Pakistan 190 for 4 (Hafeez 86*, Haider 54, Jordan 2-29) beat England 185 for 8 (Moeen 61, Riaz 2-26) by five runs
A 100-run partnership between two men two decades apart in age saw Pakistan eke out their first win of the tour on the day before they are due to return home. It denied England a sixth consecutive T20I series win, while Pakistan pick up a first away win in any format since the ODI World Cup last year. The 39-year old Mohammad Hafeez was the standout star of the win, caressing an unbeaten 52-ball 86 to power his side to 190, while a valiant fightback, spearheaded by Moeen Ali's 33-ball 61, fell just five shy of powering England to a stunning win.
It was a series that came down to the final ball, quite literally, and when Tom Curran lifted Haris Rauf for a gorgeous six over extra cover off the penultimate delivery, England needed one more such blow to seal a series win. Babar Azam panicked, while a swarm of fielders rushed to pester the fast bowler with all kinds of advice. He blocked it all out and sent down an unplayable yorker at 90mph to secure the win, the final two balls a microcosm of Pakistan on tour, and Pakistan in general.
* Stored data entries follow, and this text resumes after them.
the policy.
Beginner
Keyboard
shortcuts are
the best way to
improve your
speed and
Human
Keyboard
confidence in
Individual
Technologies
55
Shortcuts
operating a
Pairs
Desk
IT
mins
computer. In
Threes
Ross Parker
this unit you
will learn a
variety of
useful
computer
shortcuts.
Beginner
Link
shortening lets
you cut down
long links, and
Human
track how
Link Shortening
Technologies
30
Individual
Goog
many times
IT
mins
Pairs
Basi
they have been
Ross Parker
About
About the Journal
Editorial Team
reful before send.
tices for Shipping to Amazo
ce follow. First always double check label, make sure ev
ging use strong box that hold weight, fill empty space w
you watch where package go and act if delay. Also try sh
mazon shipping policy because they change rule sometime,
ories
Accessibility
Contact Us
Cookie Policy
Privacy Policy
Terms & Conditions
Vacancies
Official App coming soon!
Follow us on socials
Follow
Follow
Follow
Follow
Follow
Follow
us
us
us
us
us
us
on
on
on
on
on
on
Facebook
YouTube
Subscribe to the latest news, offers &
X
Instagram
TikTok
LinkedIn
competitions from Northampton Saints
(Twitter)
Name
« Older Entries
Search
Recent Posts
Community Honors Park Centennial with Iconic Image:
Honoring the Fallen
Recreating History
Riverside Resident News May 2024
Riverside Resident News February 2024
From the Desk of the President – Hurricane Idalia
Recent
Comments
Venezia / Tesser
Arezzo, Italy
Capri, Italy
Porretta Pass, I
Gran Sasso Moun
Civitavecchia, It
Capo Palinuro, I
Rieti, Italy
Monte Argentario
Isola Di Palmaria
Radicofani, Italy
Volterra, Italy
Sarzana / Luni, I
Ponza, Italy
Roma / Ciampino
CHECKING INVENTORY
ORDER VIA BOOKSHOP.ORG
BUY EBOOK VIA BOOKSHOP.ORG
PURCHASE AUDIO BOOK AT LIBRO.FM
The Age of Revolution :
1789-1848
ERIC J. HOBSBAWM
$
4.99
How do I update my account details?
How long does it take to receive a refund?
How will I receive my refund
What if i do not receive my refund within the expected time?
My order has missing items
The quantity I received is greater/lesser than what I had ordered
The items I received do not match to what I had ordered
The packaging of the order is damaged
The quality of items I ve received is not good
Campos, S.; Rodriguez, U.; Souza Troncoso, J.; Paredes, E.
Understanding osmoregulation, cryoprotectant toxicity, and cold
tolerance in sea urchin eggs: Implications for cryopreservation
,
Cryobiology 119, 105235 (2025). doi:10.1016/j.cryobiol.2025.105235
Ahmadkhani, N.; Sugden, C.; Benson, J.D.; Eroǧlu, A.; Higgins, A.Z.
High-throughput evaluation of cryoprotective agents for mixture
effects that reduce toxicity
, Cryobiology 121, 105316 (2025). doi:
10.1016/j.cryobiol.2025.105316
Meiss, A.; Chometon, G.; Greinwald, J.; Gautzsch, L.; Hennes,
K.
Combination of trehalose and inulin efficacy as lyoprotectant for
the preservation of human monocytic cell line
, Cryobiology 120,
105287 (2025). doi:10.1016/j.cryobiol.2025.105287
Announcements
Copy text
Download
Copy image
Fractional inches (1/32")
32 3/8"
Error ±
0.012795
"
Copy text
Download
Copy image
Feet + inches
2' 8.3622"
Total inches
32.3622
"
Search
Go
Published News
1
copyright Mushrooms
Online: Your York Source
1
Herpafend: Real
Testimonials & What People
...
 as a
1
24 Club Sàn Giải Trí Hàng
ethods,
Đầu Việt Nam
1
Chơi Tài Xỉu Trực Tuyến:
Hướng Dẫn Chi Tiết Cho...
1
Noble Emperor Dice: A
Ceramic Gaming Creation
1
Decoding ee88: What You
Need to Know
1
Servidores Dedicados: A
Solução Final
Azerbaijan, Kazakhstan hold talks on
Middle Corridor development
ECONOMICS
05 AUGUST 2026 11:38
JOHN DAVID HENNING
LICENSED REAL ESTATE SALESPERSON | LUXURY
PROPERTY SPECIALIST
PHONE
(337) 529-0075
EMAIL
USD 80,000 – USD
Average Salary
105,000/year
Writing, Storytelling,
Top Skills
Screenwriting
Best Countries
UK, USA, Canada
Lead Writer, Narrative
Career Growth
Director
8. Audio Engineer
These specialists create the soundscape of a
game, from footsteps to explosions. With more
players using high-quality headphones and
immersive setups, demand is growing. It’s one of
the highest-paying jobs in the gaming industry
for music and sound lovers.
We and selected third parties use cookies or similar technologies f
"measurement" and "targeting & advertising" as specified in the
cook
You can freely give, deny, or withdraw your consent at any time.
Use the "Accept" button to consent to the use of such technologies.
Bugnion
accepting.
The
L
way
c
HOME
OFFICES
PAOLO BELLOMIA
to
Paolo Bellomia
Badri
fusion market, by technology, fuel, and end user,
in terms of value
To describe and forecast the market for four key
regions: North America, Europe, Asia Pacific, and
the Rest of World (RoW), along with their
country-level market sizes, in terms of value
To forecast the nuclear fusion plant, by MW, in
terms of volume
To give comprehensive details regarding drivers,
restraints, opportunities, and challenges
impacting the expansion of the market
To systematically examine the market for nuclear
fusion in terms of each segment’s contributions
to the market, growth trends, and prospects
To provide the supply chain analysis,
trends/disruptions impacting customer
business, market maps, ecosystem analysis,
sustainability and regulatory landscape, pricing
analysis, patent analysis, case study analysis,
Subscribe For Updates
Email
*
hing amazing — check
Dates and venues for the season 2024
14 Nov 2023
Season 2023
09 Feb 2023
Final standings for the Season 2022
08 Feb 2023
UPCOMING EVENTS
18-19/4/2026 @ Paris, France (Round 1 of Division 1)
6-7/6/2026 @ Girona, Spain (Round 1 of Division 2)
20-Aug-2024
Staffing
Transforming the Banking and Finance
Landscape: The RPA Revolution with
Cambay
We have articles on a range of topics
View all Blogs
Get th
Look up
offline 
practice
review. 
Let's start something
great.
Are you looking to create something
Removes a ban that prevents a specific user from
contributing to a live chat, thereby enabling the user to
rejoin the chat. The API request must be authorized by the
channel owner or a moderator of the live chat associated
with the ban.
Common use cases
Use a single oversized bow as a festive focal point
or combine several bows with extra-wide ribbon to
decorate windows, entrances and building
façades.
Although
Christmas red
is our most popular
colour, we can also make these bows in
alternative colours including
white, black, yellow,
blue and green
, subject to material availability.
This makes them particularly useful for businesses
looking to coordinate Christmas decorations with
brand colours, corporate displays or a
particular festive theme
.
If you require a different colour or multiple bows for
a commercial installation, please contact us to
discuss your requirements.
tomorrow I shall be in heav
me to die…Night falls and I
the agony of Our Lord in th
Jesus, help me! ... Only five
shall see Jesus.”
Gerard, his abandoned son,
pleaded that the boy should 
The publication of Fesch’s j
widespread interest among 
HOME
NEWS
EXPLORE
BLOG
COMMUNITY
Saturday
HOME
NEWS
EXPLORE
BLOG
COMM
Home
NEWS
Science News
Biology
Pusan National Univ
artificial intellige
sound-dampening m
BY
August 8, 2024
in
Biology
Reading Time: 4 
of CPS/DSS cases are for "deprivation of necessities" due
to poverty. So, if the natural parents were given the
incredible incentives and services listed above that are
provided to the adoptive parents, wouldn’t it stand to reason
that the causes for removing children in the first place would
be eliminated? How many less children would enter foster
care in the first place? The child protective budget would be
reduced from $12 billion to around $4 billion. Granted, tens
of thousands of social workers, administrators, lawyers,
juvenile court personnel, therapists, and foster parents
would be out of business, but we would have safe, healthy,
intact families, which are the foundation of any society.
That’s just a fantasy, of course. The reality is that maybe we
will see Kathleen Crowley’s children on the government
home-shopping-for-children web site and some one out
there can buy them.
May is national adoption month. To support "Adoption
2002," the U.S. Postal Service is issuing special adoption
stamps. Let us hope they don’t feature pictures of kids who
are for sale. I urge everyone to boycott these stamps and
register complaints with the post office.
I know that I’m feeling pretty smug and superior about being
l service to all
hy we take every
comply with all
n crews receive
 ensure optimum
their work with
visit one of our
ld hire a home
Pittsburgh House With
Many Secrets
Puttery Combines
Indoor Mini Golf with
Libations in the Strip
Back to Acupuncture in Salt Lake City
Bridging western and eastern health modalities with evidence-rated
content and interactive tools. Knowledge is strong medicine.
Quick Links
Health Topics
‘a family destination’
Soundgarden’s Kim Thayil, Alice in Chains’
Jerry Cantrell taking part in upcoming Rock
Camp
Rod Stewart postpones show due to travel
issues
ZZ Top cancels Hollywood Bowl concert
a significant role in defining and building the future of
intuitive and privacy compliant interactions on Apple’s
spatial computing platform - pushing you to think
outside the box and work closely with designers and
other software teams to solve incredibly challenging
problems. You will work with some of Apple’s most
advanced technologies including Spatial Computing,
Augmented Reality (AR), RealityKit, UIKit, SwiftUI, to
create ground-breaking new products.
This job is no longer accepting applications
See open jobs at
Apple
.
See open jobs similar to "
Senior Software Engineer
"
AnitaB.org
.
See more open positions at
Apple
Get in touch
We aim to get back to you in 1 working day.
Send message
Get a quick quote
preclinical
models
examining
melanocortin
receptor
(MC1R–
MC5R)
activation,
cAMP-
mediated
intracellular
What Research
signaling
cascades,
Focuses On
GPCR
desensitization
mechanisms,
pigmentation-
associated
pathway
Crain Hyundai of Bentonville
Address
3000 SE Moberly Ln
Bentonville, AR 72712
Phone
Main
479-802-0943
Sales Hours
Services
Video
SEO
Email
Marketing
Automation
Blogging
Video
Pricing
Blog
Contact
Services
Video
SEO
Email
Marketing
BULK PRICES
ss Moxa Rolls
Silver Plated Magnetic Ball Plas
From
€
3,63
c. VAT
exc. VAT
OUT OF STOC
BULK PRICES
One minute down, next minute up.
It was Hafeez, perhaps unfairly lumped in with Shoaib Malik as an example of the visitors' failure to adopt modern T20 practices, who provided the ballast to get the innings back on track after a faltering start. With Moeen having removed Fakhar Zaman early, and Curran knocking Babar's stumps back soon after, England were enjoying the perfect Powerplay. Hafeez stablised the innings while Haider Ali, with the impudence of youth, went hell for leather, but once he lofted Adil Rashid for a six over midwicket, he roared straight into top gear. Helped, at times, by England bowling to his strengths and missing their lengths, Hafeez plundered 69 off the next 34 balls to spearhead the innings, taking them to within touching distance of the total that proved just short on Sunday.
Pakistan began this tour two months ago in a protective bubble, but when, on the final day, they removed the bubble-wrap off their youngest squad member, they discovered quite the player residing within. Haider began his T20I career looking like a man who knew how this format needed to be played, clearing his front leg off the second ball he faced, depositing it over cow corner. Time and again, when England appeared to set a field willing to yield a single to him in that area, he declined the deal, opting to go over the top instead. Having sat out and watched England ease to a target of 195 two days ago, he didn't need complex statistical information to recognise a boundary would be handier than a single. Within no time, he had become the first Pakistani to score a half-century on debut, one that came in just 28 balls.
Pakistan decided to leave out Mohammad Rizwan, so often sensational behind the stumps, in favour of Sarfaraz Ahmed, for a greater perceived ability with the bat. But while he didn't feature in the first innings, but when a key moment arose, Sarfaraz froze. Quite literally, and somewhat inexplicably, when Shadab fooled the out-of-form Moeen to leave him stranded outside his crease, Sarfaraz failed to gather properly. Time stood still as Moeen looked back and watched helplessly, waiting to see the bails whipped off, while Sarfaraz appeared to cradle the ball, unable to get it to his hands, and then to the stumps. With England so far behind in the game, it seemed like a comedic footnote. When Moeen stormed to a half-century half an hour later, no one in green was grinning.
While the defeat might sting, Moeen's return to form may yet prove the biggest positive for England. When, in the 16th over, he hit three sixes in four balls off Shadab, expending less energy than it presumably takes most people to butter bread, the idea this was a man out of form and bereft of confidence stretched credulity. When he displayed his T20 smarts with a couple of sneakily stolen boundaries off Shaheen Afridi in the 18th, to bring England within touching distance of victory, he seemed indispensable. Now, he may well be.
England's first ten overs with the bat, though, was perhaps what cost them most dearly. With the game being played on a fresh pitch and a very short boundary on one side, the hosts would have fancied a chase of 191, but that became significantly more challenging when Afridi bowled Jonny Bairstow with a perfect outswinging yorker that took the base of the off stump with it. Dawid Malan fell trying to clear the square leg boundary, only for Fakhar Zaman to pluck it out of the air on tiptoe, but Tom Banton kept the momentum going. With his captain Eoin Morgan, he struck up the sort of partnership that might have put them back on track, notably never letting the normally economical Imad Wasim settle, spanking four fours off his first seven balls.
It would all end horribly, though, with Morgan, in the form of his career, dismissed in the worst possible way. Brilliant work in the circle saw Azam cut off what should have been a boundary, and Morgan, cantering towards the other end, found himself stranded mid-pitch. It put even more pressure on Banton to ensure he went deep, but he fell five balls later to Haris Rauf, trapped in front and ruled lbw on review. It meant asking a shade too much of the lower order, even if, on a tour where social distancing dominated the conversation, England got uncomfortably close.